This was my opinion too, and I listened with breathless interest to the butler's words.
"My bedroom—as you know, Sir Hugh—is over one end of the gallery, and ever since that picture of Mr. Vasari's was put into it I have heard at night sounds as if some one were walking to and fro there, and faint cries now and then. Before going to bed I always lock the doors at both ends of the gallery, and take the keys with me, so that how any one can get in at night is a puzzle. I have come down alone several times to see who was there." Fruin was not a timid character, if his own statement were to be received as evidence. "I always come with a lamp and a loaded pistol," he added, causing me to modify my opinion of his valour. "And on opening the door the sounds always cease and the place is always empty."
"A clear proof," replied Sir Hugh, "that no one had been in the gallery, and that the sounds, caused by the wind probably, must have proceeded from some other quarter."
Fruin's air implied that he was not going to be imposed upon by this explanation.
"You hear cries?" said I. "What sort of cries?"

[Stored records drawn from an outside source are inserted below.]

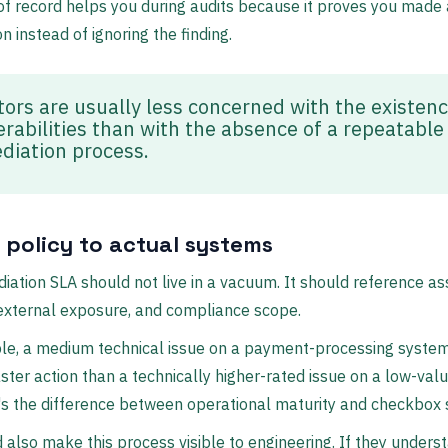
of record helps you during audits because it proves you made a
on instead of ignoring the finding.
tors are usually less concerned with the existenc
erabilities than with the absence of a repeatable
diation process.
e policy to actual systems
iation SLA should not live in a vacuum. It should reference as
y, external exposure, and compliance scope.
le, a medium technical issue on a payment-processing syste
ster action than a technically higher-rated issue on a low-valu
's the difference between operational maturity and checkbox s
 also make this process visible to engineering. If they unders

"I can't tell you exactly, sir, for I am never near enough to hear. Faint die-away sounds they are, like a mother crooning her babe to sleep."
"Granting, what I don't for one moment admit, that the sounds come from the gallery, what have they got to do with Mr. Vasari's picture?" the Baronet asked.
"I have been butler in this house for twenty years, Sir Hugh," said the old fellow gravely and respectfully, "and there were never such sounds in the gallery until that picture came here."
"Do you hear them every night?" my uncle asked.
"Oh no, sir, only at intervals. They may occur for two or three nights running, and then perhaps they won't be heard for a week."